Pele

Sinônimo de Angústia

Selo Abapanema
Abapanema
3 min readJul 25, 2023

--

Olho a pele de minha mãe e me pergunto quantos anos será que ela sente que tem, que unidade de tempo usa em sua passagem, como conta quem ainda crê que é. Ontem mesmo fui assistir ao filho dos outros em apresentação escolar e as lágrimas me escorriam vergonhosamente porque eu não poderia jamais dizer que emocionava-me por mim mesma, pela pele de minha mãe. Chorava desconsoladamente por ser filha, porque já fui mais filha, e porque tropeçava sem saber da morte. Contava quantas amarelinhas faltavam até a praia e a pele, viçosa que só, desconhecia certa coisa da solidão de ser menos filha quando uma mãe envelhece. Esse é um saber coisa do tempo do espanto, que passa silenciosa e indizivelmente por esta menina. Sabe-se do corpo sempre mui depois muito embora ele se imponha sempre antes. Quando notei que minha mãe envelhecia foi quando enxerguei que os braços de meu pai ganhavam securas que foi quando notei que o tempo denunciara o passar e o passado de mim própria. Não foi portanto sem a existência de seus tecidos. Eu conto quem sou a partir de quem deixaram de ser e, como num destino, eu continuo a repetir. Lembro agora que minha mãe conta que já quis fugir com o circo. Em todo circo eu choro. Porque me lembro de que ela quis. Querer me emociona e me dói precisar morrer, ver acostumar a deixar de querer coisas de viver, que se quis. Um chão em que sempre se pisa esse da infância, estranheza sem solução envelhecer distraída, dar-se conta de súbito num dia único o que aquelas crianças do palco me infamiliarizavam. Tinha na platéia uma mulher que constante me interrompia o susto, como a barreira de uma represa, desavisada de que a emoção é o direito ao silêncio. Só senti emoção por não ser capaz ali de sentir raiva ou incômodo. Senti o corpo tomado de arrebatamento mudo por saber que somos incapazes de envelhecer. Meu pai conta histórias fantásticas que me fazem duvidar de sua veracidade, mas de sua verdade, nunca. Não me importo com a ficção, é o direito ao silêncio. Meu pai não tem número mesmo que dele se lembre sem parar. Minha mãe, que vive se esquecendo do seu, transmite cada vez mais, por falar cada vez menos, o tempo que passou. Meu pai chama sua falecida mãe de mamãe, um tempo que fica, esse da pele.

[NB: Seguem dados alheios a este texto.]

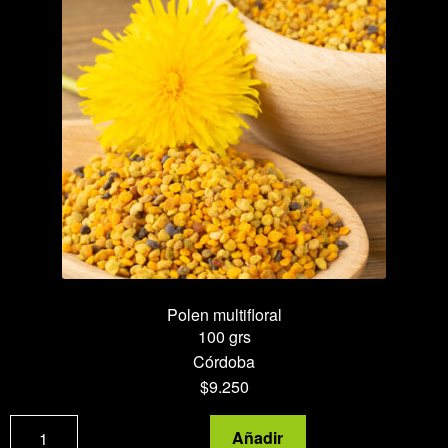
y
macho
especial
2024
cantidad
Polen multifloral
100 grs
Córdoba
$
9.250
Polen
Añadir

tudo o que leva consigo um nome, de francisco malmann

A escritora vem antes da psicanalista. A Paraíba, também, vim de lá. Chamo-me Sarah Guerra mas por muito tempo só aceitei o Soares. Meus 30 anos não sabem que não têm 12. Sou absolutamente viva.

Infinitos da Palavra. Uma proposição literária de livre associação em que artistas convidadas dissecam uma palavra em quatro atos:

  • Uma cena/passagem literária;
  • Uma playlist de músicas brasileiras;
  • Um sinônimo possível;
  • Uma indicação de livro, filme ou o que for.